Textpattern CMS support forum
You are not logged in. Register | Login | Help
- Topics: Active | Unanswered
Blocking crawler logging
Anybody know how to keeping crawler visits out of the log?
I don’t want to view just referrers.
I don’t mind tweaking the code, but I’m not sure what would do it.
Thanks!
~joe
Offline
#2 2006-04-07 16:15:52
- els
- Moderator
- From: The Netherlands
- Registered: 2004-06-06
- Posts: 7,458
Re: Blocking crawler logging
In this thread you’ll find directions how to modify log.php to do this. At the time I couldn’t get it working, but I’m not a coder. So if the thread helps you to find a way how to do it, I’d love to hear it ;)
Offline
Re: Blocking crawler logging
Thanks, Els. That’s not quite what I was after anyway, but it does make it obvious what I need to do.
I’m going to code up a fix that actually prevents the logging of designated IPs and domains, allowing you to specify partial IPs and partial domains (and to avoid clock cycles doing domain lookups and DB writes).
It’s pretty straightforward. When I’m sure it works, I’ll post it here.
~joe
Offline
Re: Blocking crawler logging
Well, I’ve finished it and have it working, but I just spent the past 45 minutes trying to figure out how to get Textile to post the code to this forum. Putting the code between pre and code tags didn’t work. It would still interpret some of the code and — amazingly — even remove whole sections of code.
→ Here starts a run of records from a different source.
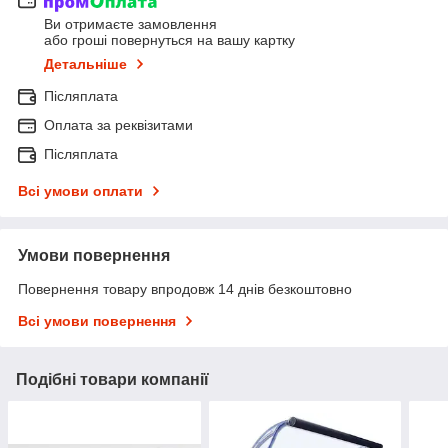
Ви отримаєте замовлення
або гроші повернуться на вашу картку
Детальніше
Післяплата
Оплата за реквізитами
Післяплата
Всі умови оплати
Умови повернення
Повернення товару впродовж 14 днів безкоштовно
Всі умови повернення
Подібні товари компанії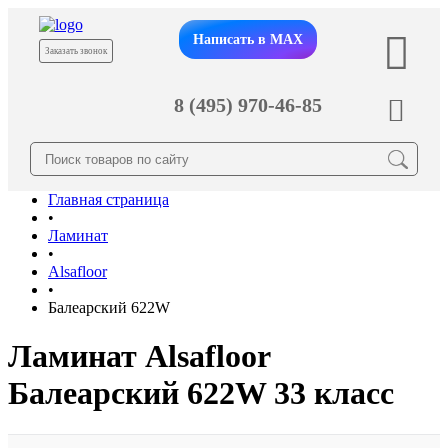
Написать в MAX
Заказать звонок
8 (495) 970-46-85
Главная страница
•
Ламинат
•
Alsafloor
•
Балеарский 622W
Ламинат Alsafloor
Балеарский 622W 33 класс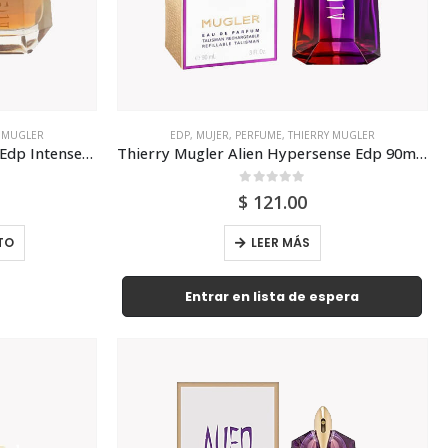
Y MUGLER
EDP
,
MUJER
,
PERFUME
,
THIERRY MUGLER
Thierry Mugler Alien Goddess Edp Intense 90ml Para Mujer
Thierry Mugler Alien Hypersense Edp 90ml Para Mujer
0
out of 5
$
121.00
TO
LEER MÁS
Entrar en lista de espera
Google can find an article on posting code to the forum, but that article is gone. How do I do this???!!!!! Thanks!
Offline
#5 2006-04-08 05:11:45
- KurtRaschke
- Plugin Author
- Registered: 2004-05-16
- Posts: 275
Re: Blocking crawler logging
http://textpattern.com/faq/43/how-do-i-post-tags-and-code-on-the-forum
or use pastebin.
-Kurt
kurt@kurtraschke.com
Offline
Re: Blocking crawler logging
Okay, I have something that appears to work. It’s a hack for TxP 4.0.3. Two steps:
(1) Create a file called ignore.php
and put it in textpattern/
, the same directory that has config.php
. Put this code in the file, but you customize it as needed:
<pre>
<notextile>
<?php
// IP addresses not to log (or front-ends thereof if ends with dot).
// List an IP address if you can, as doing so eliminates DNS lookups.
$ignore_ips = array(
’192.168.1.’
);
// Domains not to log (or tail-ends thereof if begins with dot).
// List domains in any letter case; they are not case-sensitive.
$ignore_domains = array(
‘.googlebot.com’,
‘.inktomisearch.com’
);
?>
</code>
</pre>
Be sure to put commas between your quoted IPs or domains, as PHP requires.
(2) Add to textpattern/publish/log.php all of the lines designated by /* JTL */
and found between /* BEGIN JTL */
and /* END JTL */
, in the following code (or just replace the function logit() with everything here):
Code for log.php
(Sorry, I had to use pastebin. Textile does not seem to have a working syntax-escape. Thanks Kurt for pointing me there.)
This does not help people with dynamic IP who want to ignore their own visits. I’m not quite sure how to deal with that.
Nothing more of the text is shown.